This repository is inspired by James Tauber's vocabulary-tools but is for the Hebrew Bible. The API is virutally identical to vocabulary-tools with a few exceptions. The data is taken with thanks from the Open Scriptures Hebrew Bible Project (See "Sources" below).
Available chunk types are:
- book
- chapter
- verse
- paragraph
- pericope
The verses are based on the placement of the sof pasuq. Paragraphs are based on the samekh and pe markers in the MT text. Books and Chapters are based on the references from the WLC xml files.
Available token types are:
- form
- lemma
- parse
- morph_lemma (a tuple of
(parse, lemma)
) - all (a tuple of
(form, lemma, parse)
)
The parse codes can be fround here https://hb.openscriptures.org/parsing/HebrewMorphologyCodes.html
Because the sof pasuq, and maqqef are treated as individual tokens, the pprint_text
function takes a list tokens and returns a string with appropriate spacing for the maqqef and sof pasuq.
Finally, HEBLEX
is a class containing three data mappings encapuslated in three functions.
lemma_to_gloss
takes Hebrew lemma and returns a gloss.strongs_to_gloss
takes a Strongs number and returns a gloss.strongs_to_lemma
takes a Strongs number and returns a Hebrew lemma.

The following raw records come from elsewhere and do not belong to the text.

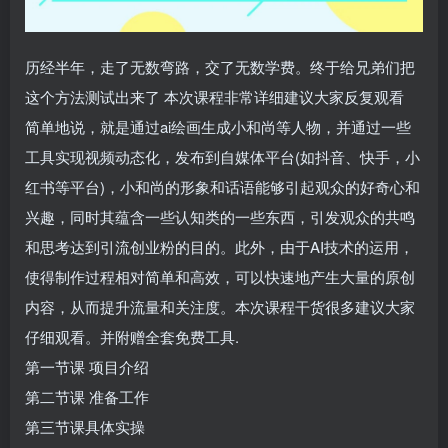
历经半年，走了无数弯路，交了无数学费。终于给兄弟们把
这个方法测试出来了 本次课程非常详细建议大家反复观看
简单地说，就是通过ai绘画生成小和尚等人物，并通过一些
工具实现视频动态化，发布到自媒体平台(如抖音、快手，小
红书等平台)，小和尚的形象和话语能够引起观众的好奇心和
兴趣，同时其蕴含一些认知类的一些东西，引发观众的共鸣
和思考达到引流创业粉的目的。此外，由于AI技术的运用，
使得制作过程相对简单和高效，可以快速地产生大量的原创
内容，从而提升流量和关注度。本次课程干货很多建议大家
仔细观看。并附赠全套免费工具.
第一节课 项目介绍
第二节课 准备工作
第三节课具体实操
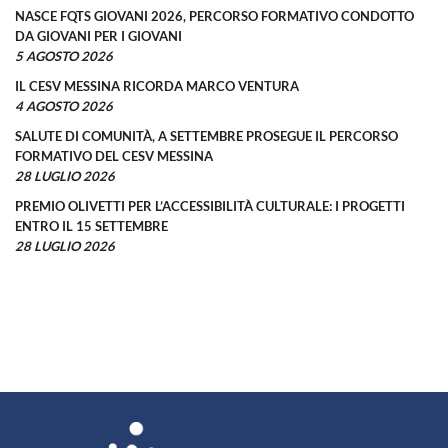
NASCE FQTS GIOVANI 2026, PERCORSO FORMATIVO CONDOTTO
DA GIOVANI PER I GIOVANI
5 AGOSTO 2026
IL CESV MESSINA RICORDA MARCO VENTURA
4 AGOSTO 2026
SALUTE DI COMUNITÀ, A SETTEMBRE PROSEGUE IL PERCORSO
FORMATIVO DEL CESV MESSINA
28 LUGLIO 2026
PREMIO OLIVETTI PER L’ACCESSIBILITÀ CULTURALE: I PROGETTI
ENTRO IL 15 SETTEMBRE
28 LUGLIO 2026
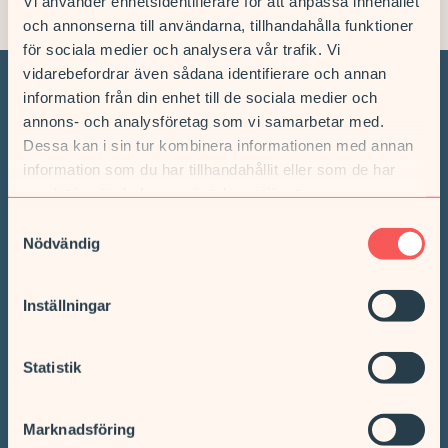
Vi använder enhetsidentifierare för att anpassa innehållet
och annonserna till användarna, tillhandahålla funktioner
för sociala medier och analysera vår trafik. Vi
vidarebefordrar även sådana identifierare och annan
information från din enhet till de sociala medier och
Vi hjälper dig när du
annons- och analysföretag som vi samarbetar med.
Dessa kan i sin tur kombinera informationen med annan
behöver oss
information som du har tillhandahållit eller som de har
samlat in när du har använt deras tjänster.
Samtyckesval
Vårdcentral & Rehab
Nödvändig
Vi har mottagningar på flera platser i landet. Med lokalt
förankrade verksamheter erbjuder vi trygg och nära vård som
Inställningar
möter individuella önskemål och behov.
LÄS MER
Statistik
Hitta din mottagning
Välkommen till någon av våra mottagningar. Vi erbjuder dig
Marknadsföring
ett brett vårdutbud och har mottagningar på flera platser i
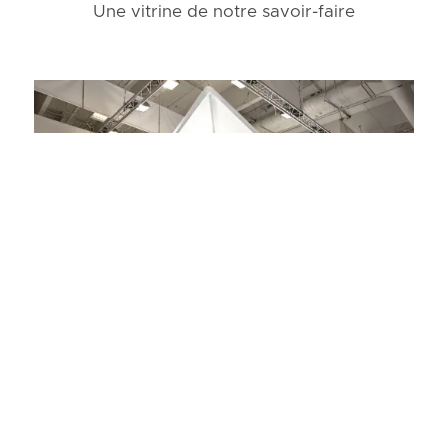
Une vitrine de notre savoir-faire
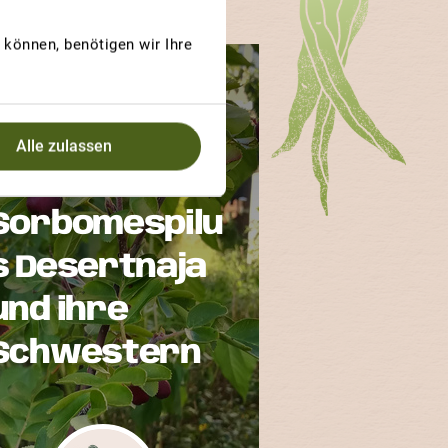
können, benötigen wir Ihre
GEWINNERBEITRAG
ITSCHURINA
DESERTNAJA
Alle zulassen
X
Sorbomespilu
s Desertnaja
und ihre
Schwestern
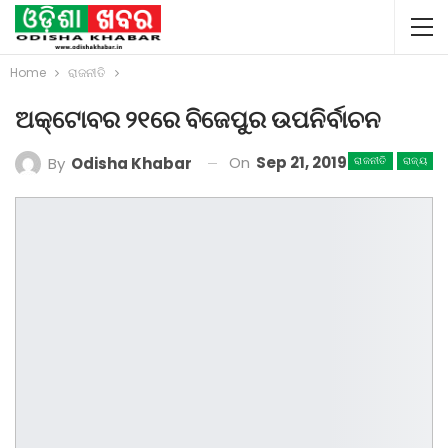
Home
ରାଜନୀତି
ଅକ୍ଟୋବର ୨୧ରେ ବିଜେପୁର ଉପନିର୍ବାଚନ
On
Sep 21, 2019
By
Odisha Khabar
ରାଜନୀତି
ରାଜ୍ୟ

Thus all of the following statements would be true.
LEXDATA = HEBLEX()
assert LEXDATA.lemma_to_gloss('אָב') == 'father'
assert LEXDATA.strongs_to_gloss('1') == 'father'
assert LEXDATA.strongs_to_lemma('1') == 'אָב'
assert LEXDATA.lemma_to_gloss(LEXDATA.strongs_to_lemma('1')) == 'אָב'
The source xml files are taken from the Open Scriptures Hebrew Bible Project's Open Scriptures Hebrew Bible (OSHB) and the WLC text that it is based upon is in the Public Domain per the OSHB repository.
The Lexical data is taken from the Open Scriptures Hebrew Bible Project's The OSHB Hebrew Lexicon which is released under a Creative Commons Attribution 4.0 International. I have modified it to include entries for the Hebrew punctuation and paragraph makers. The text of Brown Driver, Briggs Hebrew Lexicon and Strong's Hebrew Dictionary are in the Public Domain per the OSHB Hebrew Lexicon repository.
This work is released unthe the same Creative Commons Attribution 4.0 International license as its Open Scriptures Hebrew Bible sources.